◆ Directions ◆
For the records that follow, please set down exactly the lines between the one holding "It Takes Two (PS4)" and the one holding "キ ボトムス ずぼん 韓国 メンズファッ", inclusive, and only those.

───── Records to process ─────

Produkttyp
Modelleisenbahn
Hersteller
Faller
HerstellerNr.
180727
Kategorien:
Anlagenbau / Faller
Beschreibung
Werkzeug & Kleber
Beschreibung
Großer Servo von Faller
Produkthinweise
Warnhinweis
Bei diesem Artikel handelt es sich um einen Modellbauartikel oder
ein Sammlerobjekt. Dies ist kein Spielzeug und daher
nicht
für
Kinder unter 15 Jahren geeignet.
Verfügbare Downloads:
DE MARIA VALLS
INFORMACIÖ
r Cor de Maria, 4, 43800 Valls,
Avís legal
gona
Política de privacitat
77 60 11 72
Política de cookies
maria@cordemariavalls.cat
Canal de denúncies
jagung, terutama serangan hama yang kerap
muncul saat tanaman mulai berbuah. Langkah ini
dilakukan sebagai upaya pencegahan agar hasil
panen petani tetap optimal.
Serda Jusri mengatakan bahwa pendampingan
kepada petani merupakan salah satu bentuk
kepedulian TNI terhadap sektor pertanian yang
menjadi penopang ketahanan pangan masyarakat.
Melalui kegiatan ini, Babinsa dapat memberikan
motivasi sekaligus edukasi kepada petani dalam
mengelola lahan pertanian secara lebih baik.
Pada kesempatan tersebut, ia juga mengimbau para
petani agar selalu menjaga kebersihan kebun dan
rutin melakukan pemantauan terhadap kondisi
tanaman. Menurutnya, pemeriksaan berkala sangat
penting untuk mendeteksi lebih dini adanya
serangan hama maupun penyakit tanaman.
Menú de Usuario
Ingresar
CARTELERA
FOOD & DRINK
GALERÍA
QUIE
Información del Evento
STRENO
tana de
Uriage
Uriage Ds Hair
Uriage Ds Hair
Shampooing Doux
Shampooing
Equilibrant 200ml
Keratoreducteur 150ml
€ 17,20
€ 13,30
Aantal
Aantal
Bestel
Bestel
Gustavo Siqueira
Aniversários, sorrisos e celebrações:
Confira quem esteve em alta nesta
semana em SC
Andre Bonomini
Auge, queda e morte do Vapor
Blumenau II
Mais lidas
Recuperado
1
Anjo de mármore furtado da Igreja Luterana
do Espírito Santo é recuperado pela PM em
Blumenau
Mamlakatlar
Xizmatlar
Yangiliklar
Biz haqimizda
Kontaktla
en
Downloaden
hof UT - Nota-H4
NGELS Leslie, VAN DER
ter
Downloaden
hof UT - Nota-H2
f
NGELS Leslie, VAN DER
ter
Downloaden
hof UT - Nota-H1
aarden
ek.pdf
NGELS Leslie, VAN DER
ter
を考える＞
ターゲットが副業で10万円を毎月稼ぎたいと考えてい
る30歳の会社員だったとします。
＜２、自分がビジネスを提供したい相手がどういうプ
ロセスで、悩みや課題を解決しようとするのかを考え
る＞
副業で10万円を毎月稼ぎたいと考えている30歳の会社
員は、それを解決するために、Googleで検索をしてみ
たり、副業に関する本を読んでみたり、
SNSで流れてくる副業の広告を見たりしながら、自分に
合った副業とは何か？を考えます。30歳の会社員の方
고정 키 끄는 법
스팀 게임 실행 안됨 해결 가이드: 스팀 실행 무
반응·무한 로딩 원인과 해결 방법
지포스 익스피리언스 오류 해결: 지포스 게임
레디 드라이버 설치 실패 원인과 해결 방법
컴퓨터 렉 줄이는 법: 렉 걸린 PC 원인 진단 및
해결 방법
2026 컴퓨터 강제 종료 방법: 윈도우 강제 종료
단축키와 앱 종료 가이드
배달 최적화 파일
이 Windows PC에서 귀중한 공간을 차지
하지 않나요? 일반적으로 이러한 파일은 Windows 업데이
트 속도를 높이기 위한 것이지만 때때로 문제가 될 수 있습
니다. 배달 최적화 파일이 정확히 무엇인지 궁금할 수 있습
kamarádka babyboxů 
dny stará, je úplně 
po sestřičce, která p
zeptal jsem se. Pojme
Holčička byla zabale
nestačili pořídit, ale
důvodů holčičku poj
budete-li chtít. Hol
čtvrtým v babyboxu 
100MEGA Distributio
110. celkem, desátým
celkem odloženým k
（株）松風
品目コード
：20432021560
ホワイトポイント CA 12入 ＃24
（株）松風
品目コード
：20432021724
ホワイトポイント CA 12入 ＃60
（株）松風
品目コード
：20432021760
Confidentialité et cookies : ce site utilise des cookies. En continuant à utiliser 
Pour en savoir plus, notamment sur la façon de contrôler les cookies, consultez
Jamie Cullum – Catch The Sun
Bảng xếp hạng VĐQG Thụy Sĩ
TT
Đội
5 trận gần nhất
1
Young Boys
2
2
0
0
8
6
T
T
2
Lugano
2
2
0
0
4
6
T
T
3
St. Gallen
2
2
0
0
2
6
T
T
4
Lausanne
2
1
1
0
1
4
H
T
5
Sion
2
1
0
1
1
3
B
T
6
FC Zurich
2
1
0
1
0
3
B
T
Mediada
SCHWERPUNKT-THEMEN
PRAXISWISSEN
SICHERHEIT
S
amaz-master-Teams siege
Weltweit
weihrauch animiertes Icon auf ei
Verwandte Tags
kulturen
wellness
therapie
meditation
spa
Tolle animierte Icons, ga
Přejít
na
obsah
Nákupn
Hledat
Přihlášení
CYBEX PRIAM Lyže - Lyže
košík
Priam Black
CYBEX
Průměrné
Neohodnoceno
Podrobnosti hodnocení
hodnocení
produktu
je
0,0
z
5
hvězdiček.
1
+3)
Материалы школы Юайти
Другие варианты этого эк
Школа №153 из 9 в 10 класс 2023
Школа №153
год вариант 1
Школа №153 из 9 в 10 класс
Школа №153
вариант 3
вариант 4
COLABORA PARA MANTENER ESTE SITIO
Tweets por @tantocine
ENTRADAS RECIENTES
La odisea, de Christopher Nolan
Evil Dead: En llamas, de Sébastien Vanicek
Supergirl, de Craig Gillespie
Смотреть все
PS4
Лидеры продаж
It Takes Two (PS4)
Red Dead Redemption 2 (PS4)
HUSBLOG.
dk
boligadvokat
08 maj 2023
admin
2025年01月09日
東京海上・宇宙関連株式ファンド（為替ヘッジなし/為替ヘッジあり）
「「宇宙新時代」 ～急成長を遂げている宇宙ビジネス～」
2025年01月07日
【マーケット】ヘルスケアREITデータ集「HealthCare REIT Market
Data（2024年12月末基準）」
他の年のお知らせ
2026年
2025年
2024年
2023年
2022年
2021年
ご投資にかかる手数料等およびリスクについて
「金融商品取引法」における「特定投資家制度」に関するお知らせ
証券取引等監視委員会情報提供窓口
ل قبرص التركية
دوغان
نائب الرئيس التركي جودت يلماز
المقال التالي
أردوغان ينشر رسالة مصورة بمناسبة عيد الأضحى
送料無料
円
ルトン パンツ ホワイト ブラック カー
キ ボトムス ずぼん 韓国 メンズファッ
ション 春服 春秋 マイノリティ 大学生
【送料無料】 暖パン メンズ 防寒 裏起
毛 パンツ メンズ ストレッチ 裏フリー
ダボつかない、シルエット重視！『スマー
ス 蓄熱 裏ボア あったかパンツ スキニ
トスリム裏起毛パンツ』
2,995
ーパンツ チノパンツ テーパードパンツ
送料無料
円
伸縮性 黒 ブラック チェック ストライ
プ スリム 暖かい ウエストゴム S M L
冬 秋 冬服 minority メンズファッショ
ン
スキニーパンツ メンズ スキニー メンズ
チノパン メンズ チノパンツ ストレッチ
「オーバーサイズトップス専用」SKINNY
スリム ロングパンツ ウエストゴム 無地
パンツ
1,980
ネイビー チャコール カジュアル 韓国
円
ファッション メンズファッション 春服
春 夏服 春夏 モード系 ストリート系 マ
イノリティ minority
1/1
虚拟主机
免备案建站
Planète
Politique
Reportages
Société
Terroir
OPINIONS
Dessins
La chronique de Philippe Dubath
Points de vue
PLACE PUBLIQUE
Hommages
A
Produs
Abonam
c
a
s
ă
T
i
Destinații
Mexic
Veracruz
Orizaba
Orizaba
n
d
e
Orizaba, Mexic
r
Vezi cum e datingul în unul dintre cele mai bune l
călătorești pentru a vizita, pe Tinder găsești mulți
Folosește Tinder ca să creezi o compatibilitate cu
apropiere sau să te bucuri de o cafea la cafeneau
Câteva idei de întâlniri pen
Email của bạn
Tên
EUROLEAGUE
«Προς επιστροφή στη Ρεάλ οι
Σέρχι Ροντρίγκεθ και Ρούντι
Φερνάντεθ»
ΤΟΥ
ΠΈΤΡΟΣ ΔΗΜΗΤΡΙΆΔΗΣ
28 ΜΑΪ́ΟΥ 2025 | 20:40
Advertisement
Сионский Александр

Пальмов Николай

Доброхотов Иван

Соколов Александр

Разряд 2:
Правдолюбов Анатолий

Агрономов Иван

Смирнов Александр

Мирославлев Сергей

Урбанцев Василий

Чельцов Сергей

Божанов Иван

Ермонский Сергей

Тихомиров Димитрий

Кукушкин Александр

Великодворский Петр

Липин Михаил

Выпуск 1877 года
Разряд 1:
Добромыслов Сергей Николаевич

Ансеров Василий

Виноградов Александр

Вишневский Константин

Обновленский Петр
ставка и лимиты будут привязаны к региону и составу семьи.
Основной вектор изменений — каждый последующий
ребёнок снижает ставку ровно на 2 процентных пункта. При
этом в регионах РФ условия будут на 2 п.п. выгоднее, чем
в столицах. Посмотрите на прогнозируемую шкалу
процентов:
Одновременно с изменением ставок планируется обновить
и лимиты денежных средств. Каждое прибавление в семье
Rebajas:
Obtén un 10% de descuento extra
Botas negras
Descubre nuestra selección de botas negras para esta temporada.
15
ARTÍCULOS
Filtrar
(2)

─────

◆ Answer to this task ◆
It Takes Two (PS4)
Red Dead Redemption 2 (PS4)
HUSBLOG.
dk
boligadvokat
08 maj 2023
admin
2025年01月09日
東京海上・宇宙関連株式ファンド（為替ヘッジなし/為替ヘッジあり）
「「宇宙新時代」 ～急成長を遂げている宇宙ビジネス～」
2025年01月07日
【マーケット】ヘルスケアREITデータ集「HealthCare REIT Market
Data（2024年12月末基準）」
他の年のお知らせ
2026年
2025年
2024年
2023年
2022年
2021年
ご投資にかかる手数料等およびリスクについて
「金融商品取引法」における「特定投資家制度」に関するお知らせ
証券取引等監視委員会情報提供窓口
ل قبرص التركية
دوغان
نائب الرئيس التركي جودت يلماز
المقال التالي
أردوغان ينشر رسالة مصورة بمناسبة عيد الأضحى
送料無料
円
ルトン パンツ ホワイト ブラック カー
キ ボトムス ずぼん 韓国 メンズファッ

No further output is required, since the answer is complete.